WHAT IS EXPECTED:
Retrieve all lines below that have the string "принтери".

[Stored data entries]
======

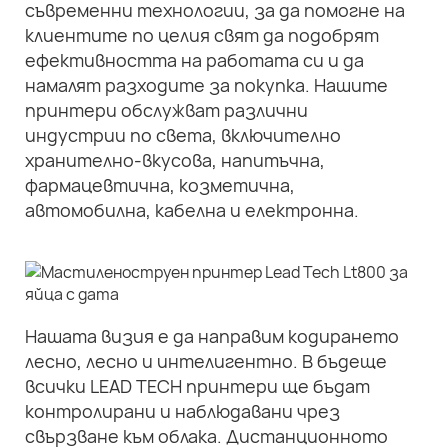
съвременни технологии, за да помогне на
клиентите по целия свят да подобрят
ефективността на работата си и да
намалят разходите за покупка. Нашите
принтери обслужват различни
индустрии по света, включително
хранително-вкусова, напитъчна,
фармацевтична, козметична,
автомобилна, кабелна и електронна.
Нашата визия е да направим кодирането
лесно, лесно и интелигентно. В бъдеще
всички LEAD TECH принтери ще бъдат
контролирани и наблюдавани чрез
свързване към облака. Дистанционното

======

TASK ANSWER:
принтери обслужват различни
всички LEAD TECH принтери ще бъдат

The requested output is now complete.